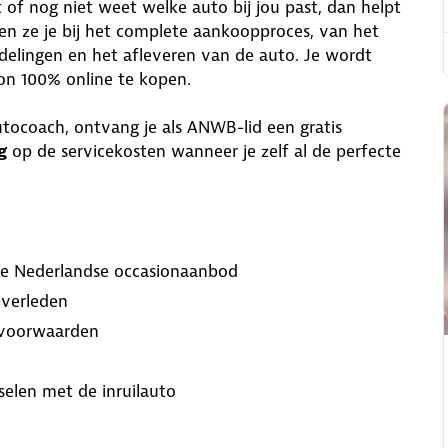
 of nog niet weet welke auto bij jou past, dan helpt
en ze je bij het complete aankoopproces, van het
elingen en het afleveren van de auto. Je wordt
on 100% online te kopen.
tocoach, ontvang je als ANWB-lid een gratis
g
op de servicekosten wanneer je zelf al de perfecte
ge Nederlandse occasionaanbod
everleden
-)voorwaarden
selen met de inruilauto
______
- [Exercise details] All the lines above are to be reproduced exactly, except the pictures.

- [Result]
 of nog niet weet welke auto bij jou past, dan helpt
en ze je bij het complete aankoopproces, van het
elingen en het afleveren van de auto. Je wordt
on 100% online te kopen.
tocoach, ontvang je als ANWB-lid een gratis
g
op de servicekosten wanneer je zelf al de perfecte
ge Nederlandse occasionaanbod
everleden
-)voorwaarden
selen met de inruilauto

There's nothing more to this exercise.